Tutti elementi da cui non può che desumersi la qualifica di titolare del trattamento in capo alla società acquirente dei dati personali relativi ai destinatari di iniziative promozionali contenuti nella lista di contatti acquistata.
Da ciò ne consegue che, in capo a tale società devono ritenersi sussistenti tutti gli obblighi previsti dal d.lgs. 196/2003, nonché  l’obbligo di accertamento e di verifica dei singoli consensi prestati dagli interessati, principio previsto nel Provvedimento generale del 29 maggio 2003 – “Spamming. Regole per un corretto invio delle e-mail pubblicitarie”- ed espressamente richiamato nella decisione de qua dall’Autorità Garante, che ritiene di poter estenderlo, per analogia, anche alle attività promozionali effettuare utilizzando mezzi diversi dalla posta elettronica.

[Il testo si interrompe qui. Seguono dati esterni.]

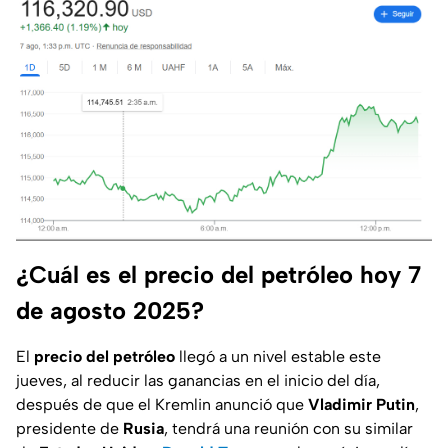
¿Cuál es el precio del petróleo hoy 7
de agosto 2025?
El
precio del petróleo
llegó a un nivel estable este
jueves, al reducir las ganancias en el inicio del día,
después de que el Kremlin anunció que
Vladimir Putin
,
presidente de
Rusia
, tendrá una reunión con su similar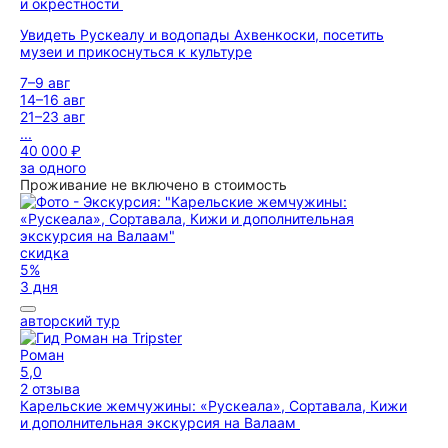
и окрестности
Увидеть Рускеалу и водопады Ахвенкоски, посетить
музеи и прикоснуться к культуре
7–9 авг
14–16 авг
21–23 авг
...
40 000 ₽
за одного
Проживание не включено в стоимость
скидка
5%
3 дня
авторский тур
Роман
5,0
2 отзыва
Карельские жемчужины: «Рускеала», Сортавала, Кижи
и дополнительная экскурсия на Валаам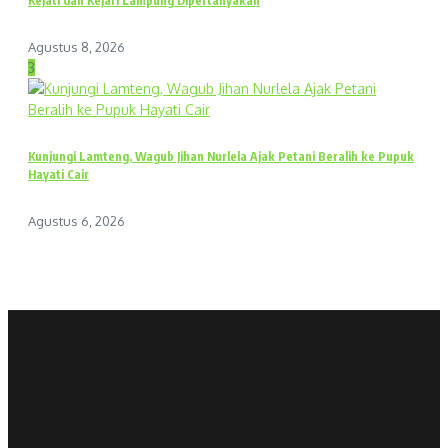
Kejati dan Kejari Lampung Dipertanyakan
Agustus 8, 2026
3
Kunjungi Lamteng, Wagub Jihan Nurlela Ajak Petani Beralih ke Pupuk
Hayati Cair
Agustus 6, 2026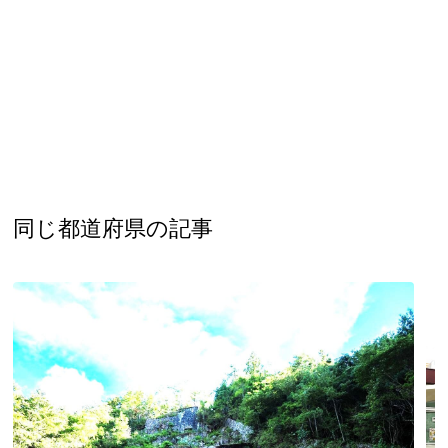
同じ都道府県の記事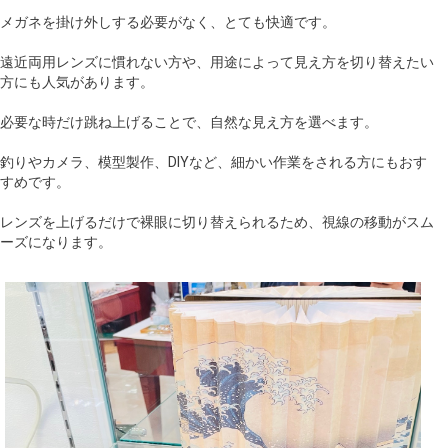
メガネを掛け外しする必要がなく、とても快適です。
遠近両用レンズに慣れない方や、用途によって見え方を切り替えたい
方にも人気があります。
必要な時だけ跳ね上げることで、自然な見え方を選べます。
釣りやカメラ、模型製作、DIYなど、細かい作業をされる方にもおす
すめです。
レンズを上げるだけで裸眼に切り替えられるため、視線の移動がスム
ーズになります。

Ad avviso della scrivente deve, pertanto, ritenersi rilevante il provvedimento esaminato, con cui il Garante giunge a destrutturare la complessa architettura contrattuale realizzata dalle parti per portare in luce la realtà sostanziale del rapporto in ordine al trattamento dei dati personali, fornendo indicazioni certamente utili al fine della corretta configurazione della titolarità e della responsabilità derivante dal trattamento dei dati personali contenuti nelle liste di contatti da utilizzare per finalità di marketing.